• _WHAT YOU SHOULD DO_
If a line holds the word "impostazioni", copy it from the entries.

• _PROVIDED DATA_
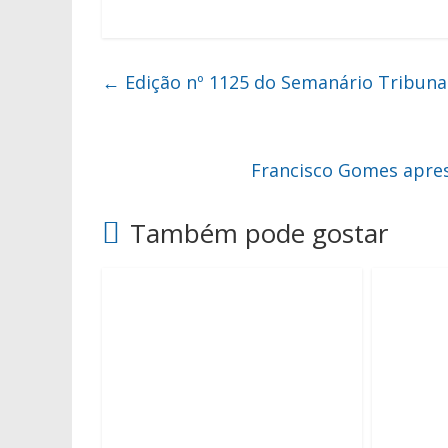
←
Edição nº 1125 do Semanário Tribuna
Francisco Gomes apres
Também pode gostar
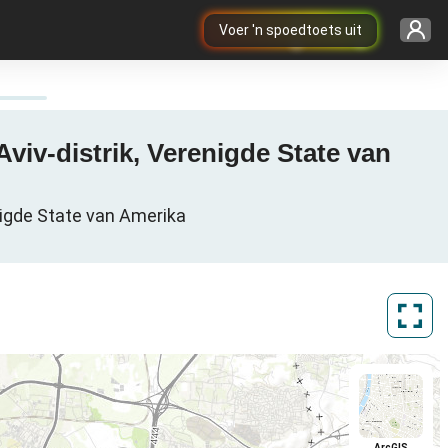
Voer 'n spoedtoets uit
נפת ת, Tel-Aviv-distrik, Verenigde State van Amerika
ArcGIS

...

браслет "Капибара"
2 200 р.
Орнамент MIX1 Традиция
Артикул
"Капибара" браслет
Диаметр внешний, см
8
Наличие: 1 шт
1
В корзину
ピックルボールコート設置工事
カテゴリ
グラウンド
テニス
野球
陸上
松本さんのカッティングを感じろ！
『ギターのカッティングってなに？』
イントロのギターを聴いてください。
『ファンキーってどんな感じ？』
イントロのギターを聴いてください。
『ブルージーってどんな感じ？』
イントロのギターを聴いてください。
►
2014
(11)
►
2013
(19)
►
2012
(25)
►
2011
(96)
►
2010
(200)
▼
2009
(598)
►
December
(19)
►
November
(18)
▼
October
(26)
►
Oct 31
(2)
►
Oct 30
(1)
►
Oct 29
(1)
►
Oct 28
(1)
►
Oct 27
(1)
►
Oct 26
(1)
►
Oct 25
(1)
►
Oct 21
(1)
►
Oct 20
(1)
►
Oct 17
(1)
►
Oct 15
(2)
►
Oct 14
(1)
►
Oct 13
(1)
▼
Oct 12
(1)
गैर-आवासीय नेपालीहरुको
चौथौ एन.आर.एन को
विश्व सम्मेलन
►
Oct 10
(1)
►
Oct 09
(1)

* * *

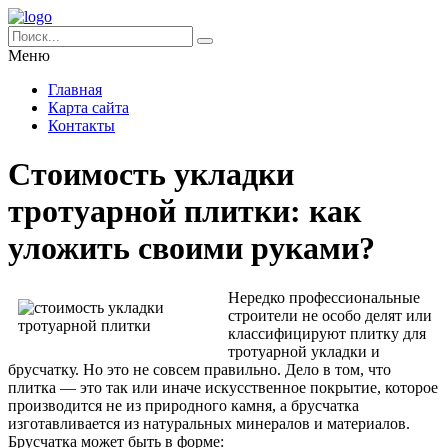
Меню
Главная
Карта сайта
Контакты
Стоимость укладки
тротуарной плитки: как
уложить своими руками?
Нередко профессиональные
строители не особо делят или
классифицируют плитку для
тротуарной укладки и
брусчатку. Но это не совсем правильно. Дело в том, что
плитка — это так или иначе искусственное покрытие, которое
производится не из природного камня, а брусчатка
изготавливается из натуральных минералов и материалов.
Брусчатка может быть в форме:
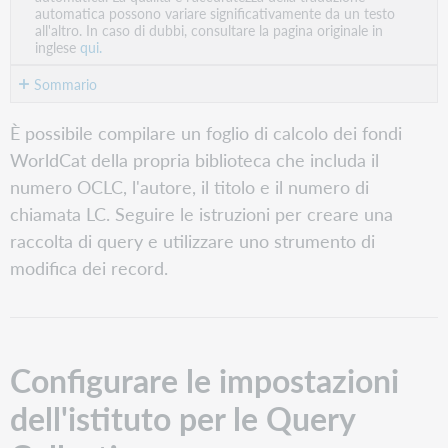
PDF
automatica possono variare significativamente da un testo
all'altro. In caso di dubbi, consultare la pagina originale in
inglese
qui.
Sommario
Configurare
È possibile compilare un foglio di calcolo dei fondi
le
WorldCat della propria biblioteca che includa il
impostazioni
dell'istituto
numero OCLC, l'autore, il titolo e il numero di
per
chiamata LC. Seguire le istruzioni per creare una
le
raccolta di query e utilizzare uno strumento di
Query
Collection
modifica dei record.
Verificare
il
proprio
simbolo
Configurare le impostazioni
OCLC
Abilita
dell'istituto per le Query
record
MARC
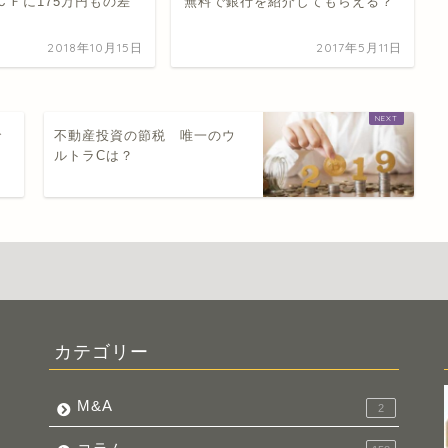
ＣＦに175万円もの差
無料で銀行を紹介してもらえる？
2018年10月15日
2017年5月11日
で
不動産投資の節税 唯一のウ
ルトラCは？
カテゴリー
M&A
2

• _RESULT_
impostazioni
Configurare le impostazioni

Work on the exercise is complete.